__WHAT IS EXPECTED__. Show each line of the data below in which "register" occurs.
RECORDS SUPPLIED section start
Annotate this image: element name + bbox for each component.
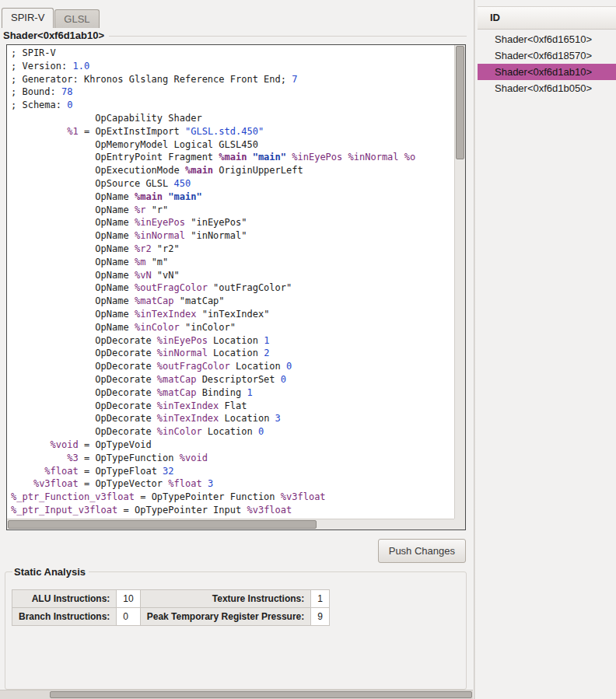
code-line: OpName %outFragColor "outFragColor" — [11, 281, 453, 295]
code-line: ; SPIR-V — [11, 47, 453, 60]
tab-glsl[interactable]: GLSL — [54, 9, 99, 28]
editor-horizontal-scrollbar[interactable] — [7, 519, 454, 529]
static-analysis-group: Static Analysis ALU Instructions: 10 Tex… — [5, 566, 467, 690]
code-line: OpDecorate %matCap DescriptorSet 0 — [11, 373, 453, 386]
horizontal-scrollbar-thumb[interactable] — [8, 520, 317, 529]
stat-alu-instructions-label: ALU Instructions: — [12, 590, 117, 608]
code-line: ; Generator: Khronos Glslang Reference F… — [11, 73, 453, 86]
code-line: %1 = OpExtInstImport "GLSL.std.450" — [11, 125, 453, 138]
code-line: %3 = OpTypeFunction %void — [11, 452, 453, 465]
code-line: OpName %r2 "r2" — [11, 243, 453, 256]
code-line: OpDecorate %inNormal Location 2 — [11, 347, 453, 360]
code-line: OpCapability Shader — [11, 112, 453, 125]
code-line: ; Bound: 78 — [11, 86, 453, 99]
shader-language-tabs: SPIR-V GLSL — [2, 9, 100, 28]
stat-texture-instructions-value: 1 — [311, 590, 330, 608]
id-column-header[interactable]: ID — [478, 6, 616, 30]
code-line: %float = OpTypeFloat 32 — [11, 465, 453, 478]
code-line: OpDecorate %inEyePos Location 1 — [11, 334, 453, 348]
shader-list: Shader<0xf6d16510>Shader<0xf6d18570>Shad… — [478, 31, 616, 699]
code-line: OpDecorate %inColor Location 0 — [11, 425, 453, 439]
stat-peak-register-pressure-label: Peak Temporary Register Pressure: — [140, 608, 311, 626]
stat-branch-instructions-value: 0 — [117, 608, 140, 626]
shader-list-pane: ID Shader<0xf6d16510>Shader<0xf6d18570>S… — [478, 0, 616, 699]
code-line: ; Version: 1.0 — [11, 60, 453, 73]
code-line: OpExecutionMode %main OriginUpperLeft — [11, 164, 453, 177]
stat-branch-instructions-label: Branch Instructions: — [12, 608, 117, 626]
code-line: OpMemoryModel Logical GLSL450 — [11, 138, 453, 152]
code-line: OpName %matCap "matCap" — [11, 295, 453, 308]
code-content[interactable]: ; SPIR-V; Version: 1.0; Generator: Khron… — [11, 47, 453, 518]
code-line: OpDecorate %inTexIndex Location 3 — [11, 412, 453, 425]
code-line: %_ptr_Function_v3float = OpTypePointer F… — [11, 491, 453, 504]
shader-list-item[interactable]: Shader<0xf6d16510> — [478, 31, 616, 47]
scrollbar-corner — [454, 519, 465, 529]
code-line: OpDecorate %matCap Binding 1 — [11, 386, 453, 400]
vertical-scrollbar-thumb[interactable] — [456, 46, 464, 159]
stat-peak-register-pressure-value: 9 — [311, 608, 330, 626]
code-line: OpName %vN "vN" — [11, 269, 453, 282]
bottom-horizontal-scrollbar[interactable] — [0, 690, 473, 699]
code-line: OpName %inEyePos "inEyePos" — [11, 216, 453, 229]
stat-texture-instructions-label: Texture Instructions: — [140, 590, 311, 608]
shader-list-item[interactable]: Shader<0xf6d18570> — [478, 47, 616, 64]
code-line: OpName %inColor "inColor" — [11, 321, 453, 334]
code-line: %void = OpTypeVoid — [11, 439, 453, 452]
code-line: OpName %m "m" — [11, 256, 453, 269]
shader-title: Shader<0xf6d1ab10> — [3, 30, 104, 41]
stat-alu-instructions-value: 10 — [117, 590, 140, 608]
code-line: %_ptr_Input_v3float = OpTypePointer Inpu… — [11, 504, 453, 517]
editor-vertical-scrollbar[interactable] — [454, 45, 465, 519]
code-line: OpName %inTexIndex "inTexIndex" — [11, 308, 453, 321]
shader-list-item[interactable]: Shader<0xf6d1ab10> — [478, 64, 616, 80]
shader-edit-pane: SPIR-V GLSL Shader<0xf6d1ab10> ; SPIR-V;… — [0, 0, 473, 690]
code-line: %v3float = OpTypeVector %float 3 — [11, 477, 453, 491]
code-line: OpName %main "main" — [11, 190, 453, 204]
static-analysis-title: Static Analysis — [12, 566, 89, 578]
code-editor[interactable]: ; SPIR-V; Version: 1.0; Generator: Khron… — [6, 44, 466, 530]
code-line: OpDecorate %outFragColor Location 0 — [11, 360, 453, 373]
frame-divider-line — [109, 36, 467, 37]
shader-list-item[interactable]: Shader<0xf6d1b050> — [478, 80, 616, 96]
code-line: OpName %inNormal "inNormal" — [11, 229, 453, 243]
tab-spirv[interactable]: SPIR-V — [2, 8, 54, 28]
push-changes-button[interactable]: Push Changes — [378, 539, 466, 563]
pane-splitter[interactable] — [474, 0, 476, 699]
bottom-scrollbar-thumb[interactable] — [50, 691, 472, 698]
shader-frame-header: Shader<0xf6d1ab10> — [3, 30, 467, 41]
static-analysis-table: ALU Instructions: 10 Texture Instruction… — [12, 589, 330, 626]
code-line: OpSource GLSL 450 — [11, 177, 453, 190]
code-line: OpDecorate %inTexIndex Flat — [11, 400, 453, 413]
code-line: OpEntryPoint Fragment %main "main" %inEy… — [11, 151, 453, 164]
code-line: ; Schema: 0 — [11, 99, 453, 112]
code-line: OpName %r "r" — [11, 204, 453, 217]
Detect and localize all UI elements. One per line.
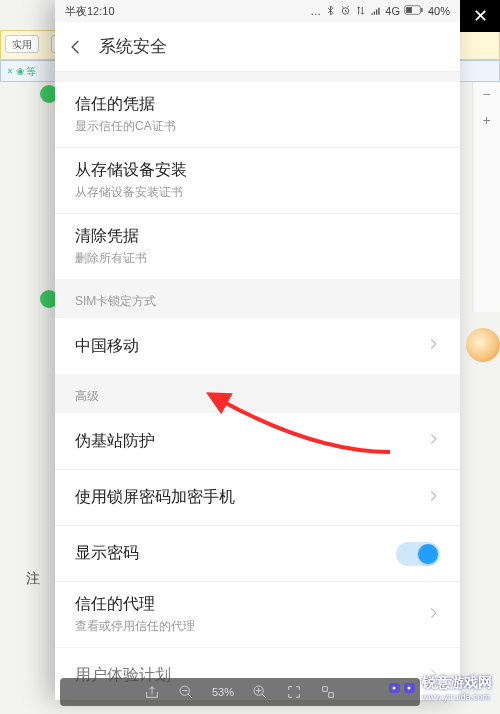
svg-point-9 — [408, 687, 411, 690]
row-title: 中国移动 — [75, 336, 139, 357]
signal-icon — [370, 5, 381, 18]
chevron-right-icon — [426, 337, 440, 355]
group-sim: 中国移动 — [55, 318, 460, 374]
row-encrypt-phone[interactable]: 使用锁屏密码加密手机 — [55, 469, 460, 525]
close-button[interactable]: ✕ — [460, 0, 500, 32]
chevron-right-icon — [426, 489, 440, 507]
watermark-logo-icon — [388, 678, 416, 698]
fullscreen-icon[interactable] — [286, 684, 302, 700]
row-china-mobile[interactable]: 中国移动 — [55, 318, 460, 374]
svg-point-8 — [393, 687, 396, 690]
minus-icon[interactable]: − — [473, 82, 500, 102]
phone-screenshot: 半夜12:10 … 4G 40% 系统安全 — [55, 0, 460, 700]
row-title: 从存储设备安装 — [75, 160, 187, 181]
bluetooth-icon — [325, 5, 336, 18]
right-edge-panel: − + − — [472, 82, 500, 312]
svg-rect-2 — [421, 8, 422, 12]
browser-tab[interactable]: 实用 — [5, 35, 39, 53]
row-trusted-agents[interactable]: 信任的代理 查看或停用信任的代理 — [55, 581, 460, 647]
row-title: 伪基站防护 — [75, 431, 155, 452]
watermark-text: 锐意游戏网 www.ytruida.com — [422, 674, 492, 702]
battery-label: 40% — [428, 5, 450, 17]
row-title: 使用锁屏密码加密手机 — [75, 487, 235, 508]
settings-content: 信任的凭据 显示信任的CA证书 从存储设备安装 从存储设备安装证书 清除凭据 删… — [55, 72, 460, 700]
row-install-from-storage[interactable]: 从存储设备安装 从存储设备安装证书 — [55, 147, 460, 213]
viewer-toolbar: 53% — [60, 678, 420, 706]
toggle-show-password[interactable] — [396, 542, 440, 566]
row-subtitle: 删除所有证书 — [75, 250, 147, 267]
row-title: 信任的凭据 — [75, 94, 176, 115]
row-title: 显示密码 — [75, 543, 139, 564]
row-clear-credentials[interactable]: 清除凭据 删除所有证书 — [55, 213, 460, 279]
zoom-out-icon[interactable] — [178, 684, 194, 700]
network-label: 4G — [385, 5, 400, 17]
back-button[interactable] — [67, 38, 85, 56]
battery-icon — [404, 5, 424, 17]
status-time: 半夜12:10 — [65, 4, 115, 19]
chevron-right-icon — [426, 432, 440, 450]
note-label: 注 — [26, 570, 40, 588]
row-trusted-credentials[interactable]: 信任的凭据 显示信任的CA证书 — [55, 82, 460, 147]
svg-rect-3 — [406, 7, 412, 13]
zoom-in-icon[interactable] — [252, 684, 268, 700]
row-title: 清除凭据 — [75, 226, 147, 247]
row-subtitle: 从存储设备安装证书 — [75, 184, 187, 201]
section-sim-lock: SIM卡锁定方式 — [55, 279, 460, 318]
row-title: 信任的代理 — [75, 594, 195, 615]
row-fake-bts-protection[interactable]: 伪基站防护 — [55, 413, 460, 469]
row-subtitle: 显示信任的CA证书 — [75, 118, 176, 135]
group-credentials: 信任的凭据 显示信任的CA证书 从存储设备安装 从存储设备安装证书 清除凭据 删… — [55, 82, 460, 279]
more-icon: … — [310, 5, 321, 17]
watermark: 锐意游戏网 www.ytruida.com — [388, 674, 492, 702]
chevron-right-icon — [426, 606, 440, 624]
status-bar: 半夜12:10 … 4G 40% — [55, 0, 460, 22]
page-header: 系统安全 — [55, 22, 460, 72]
row-subtitle: 查看或停用信任的代理 — [75, 618, 195, 635]
group-advanced: 伪基站防护 使用锁屏密码加密手机 显示密码 信任的代理 查看或停用信任的代理 用… — [55, 413, 460, 700]
zoom-level: 53% — [212, 686, 234, 698]
section-advanced: 高级 — [55, 374, 460, 413]
close-icon: ✕ — [473, 6, 488, 26]
plus-icon[interactable]: + — [473, 108, 500, 128]
rotate-icon[interactable] — [320, 684, 336, 700]
assistant-bubble-icon[interactable] — [466, 328, 500, 362]
row-show-password[interactable]: 显示密码 — [55, 525, 460, 581]
share-icon[interactable] — [144, 684, 160, 700]
page-title: 系统安全 — [99, 35, 167, 58]
alarm-icon — [340, 5, 351, 18]
data-icon — [355, 5, 366, 18]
RECORDS SUPPLIED section end
__RESULT OF THIS EXERCISE__.
stat-peak-register-pressure-label: Peak Temporary Register Pressure: — [140, 608, 311, 626]
stat-peak-register-pressure-value: 9 — [311, 608, 330, 626]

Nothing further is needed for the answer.